Finanzlobby einschränken
Für den Kampf gegen schwere Wirtschaftskriminalität muss zweitens die mächtige Finanzlobby zurückgedrängt werden. Seit drei Jahren gibt es in Deutschland das Lobbyregister, und die Finanzlobby steht seit jeher an seiner Spitze. Auch im Jahr 2024 stammten zehn der 100 finanzstärksten Registereinträge von Banken, Versicherern und der Fondsindustrie. Ihr Budget lag bei fast 40 Mio. Euro – mehr, als Auto- und Chemielobby zusammen zur Verfügung standen. Ihre Armada aus hunderten Lobbyist:innen bearbeitet mit oft irreführenden Argumenten und Narrativen Finanzpolitiker:innen und beeinflusst Gesetzgebungsprozesse. Die Finanzlobby ist damit den Vertreter:innen der Zivilgesellschaft klar überlegen. Dieses gefährliche strukturelle Ungleichgewicht in der Interessenvertretung ließe sich durch strengere Regeln korrigieren: Nötig sind ein aussagekräftigeres Lobbyregister mit Offenlegungspflichten für Lobbytreffen, verpflichtende Transparenzhinweise bei (steuer-)juristischen Fachaufsätzen, längere Karenzzeiten für Politiker:innen beim Wechsel in Wirtschaft und Verbände, mehr Transparenz für Nebenverdienste von Beamt:innen, insbesondere für oberste Bundesrichter:innen.[7]
Reform des Strafrechts
Auch müssen Politik und Verwaltung die Risiken durch Wirtschaftskriminalität viel ernster nehmen, als sie es bislang tun. Beispielsweise darf Steuerhinterziehung nicht länger milder behandelt werden als Sozialhilfebetrug. Gravierende Fälle der Steuerhinterziehung sollten genauso wie schwerwiegende Fälle des Betrugs als Verbrechen eingestuft werden mit der Folge, dass keine schnellen Deals mehr möglich sind. Nur das kann die systematische Ungleichbehandlung durchbrechen. Parallel dazu muss Wirtschaftskriminalität intensiver erforscht werden, um wirksame Prävention zu ermöglichen.Schließlich trägt auch die Gesellschaft Verantwortung. Noch immer gilt es als „clever“, den Fiskus auszutricksen. Solange Wirtschaftskriminalität verharmlost oder gar bewundert wird, fehlt der notwendige gesellschaftliche Druck zur Ächtung.

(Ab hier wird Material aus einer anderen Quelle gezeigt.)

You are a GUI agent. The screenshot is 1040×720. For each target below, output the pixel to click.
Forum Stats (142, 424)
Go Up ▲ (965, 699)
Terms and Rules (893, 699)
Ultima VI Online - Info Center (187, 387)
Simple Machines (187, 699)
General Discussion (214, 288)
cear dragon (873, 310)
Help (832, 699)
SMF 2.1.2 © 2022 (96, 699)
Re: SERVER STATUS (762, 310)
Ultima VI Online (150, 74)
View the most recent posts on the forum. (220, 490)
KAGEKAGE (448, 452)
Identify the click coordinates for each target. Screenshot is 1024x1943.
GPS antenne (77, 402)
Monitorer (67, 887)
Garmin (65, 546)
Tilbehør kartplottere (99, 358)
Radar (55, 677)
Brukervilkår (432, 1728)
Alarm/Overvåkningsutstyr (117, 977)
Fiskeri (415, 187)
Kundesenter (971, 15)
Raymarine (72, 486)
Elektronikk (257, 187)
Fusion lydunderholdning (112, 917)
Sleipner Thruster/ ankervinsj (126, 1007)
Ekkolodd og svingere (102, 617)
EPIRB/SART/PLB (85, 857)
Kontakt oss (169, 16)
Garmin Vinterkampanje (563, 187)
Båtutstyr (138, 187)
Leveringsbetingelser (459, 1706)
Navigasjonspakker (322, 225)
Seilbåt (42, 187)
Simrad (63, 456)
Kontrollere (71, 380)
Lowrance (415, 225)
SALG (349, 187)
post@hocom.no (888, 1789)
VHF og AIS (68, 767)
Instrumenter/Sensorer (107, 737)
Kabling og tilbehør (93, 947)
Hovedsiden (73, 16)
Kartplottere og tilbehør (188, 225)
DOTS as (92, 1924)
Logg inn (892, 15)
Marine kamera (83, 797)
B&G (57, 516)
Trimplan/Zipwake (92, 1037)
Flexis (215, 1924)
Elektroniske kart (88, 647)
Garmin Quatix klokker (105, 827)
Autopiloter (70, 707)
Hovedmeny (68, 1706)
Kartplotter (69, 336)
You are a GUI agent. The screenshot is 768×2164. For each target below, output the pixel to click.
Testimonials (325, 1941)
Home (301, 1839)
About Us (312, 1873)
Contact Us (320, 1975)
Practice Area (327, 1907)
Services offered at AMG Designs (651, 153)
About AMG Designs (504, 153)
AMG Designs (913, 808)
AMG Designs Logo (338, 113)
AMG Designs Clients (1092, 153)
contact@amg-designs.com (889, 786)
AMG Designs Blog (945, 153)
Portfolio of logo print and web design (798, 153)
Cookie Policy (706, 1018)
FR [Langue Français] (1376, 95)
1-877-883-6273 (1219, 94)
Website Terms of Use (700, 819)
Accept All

Nötig ist eine kulturelle Wende: Wirtschaftskriminalität, Steuerhinterziehung und Geldwäsche sind keine Kavaliersdelikte, sondern Angriffe auf das Fundament unseres Zusammenlebens. Sie nehmen dem Staat die Mittel, unsere Daseinsfürsorge zu garantieren. Die Tatenlosigkeit des Staates tut ihr Übriges. Wenn Gleichheit vor dem Gesetz nicht endlich durchgesetzt wird, steht nicht nur die Solidität des Haushalts auf dem Spiel, sondern die der Demokratie und des Rechtsstaats selbst.
[1] Vgl. Richard Murphy, The European Tax Gap, London 2019.
[2] Vgl. Joras Ferwerda u.a., The Economic and Legal Effectiveness of Anti-Money Laundering and Counter Terrorism Financing Policy in the EU (ECOLEF), Utrecht 2013.
[3] Vgl. Bundestag-DS 21/915.
[4] Vgl. Christoph Sackmann, Sozialbetrugsfall sorgt für Wirbel – wo der Staat jährlich 113 Milliarden Euro verliert, focus.de, 27.2.2024.
[5] Vgl. Johannes Kaspar, Die Möglichkeiten strafrechtlicher Prävention von Wirtschaftsdelinquenz aus kriminologischer Sicht, in: Britta Bannenberg und Jörg-Martin Jehle (Hg.), Wirtschaftskriminalität, Mönchengladbach 2010, S. 135-150.
[6] Vgl. Falk Tennert und Petra Arenberg, Steuermoral und Steuerehrlichkeit – Perspektiven auf Einstellungen, Emotionen, Gerechtigkeitswahrnehmung und innovative, praxisbezogene Konzepte, in: Matthias Hiller u.a., Finance-Perspektiven im Wandel, Wiesbaden 2024, S. 269-288.
[7] Vgl. Wolfgang Janisch, Justiz. Ein bisschen was nebenbei, sueddeutsche.de, 22.9.2024.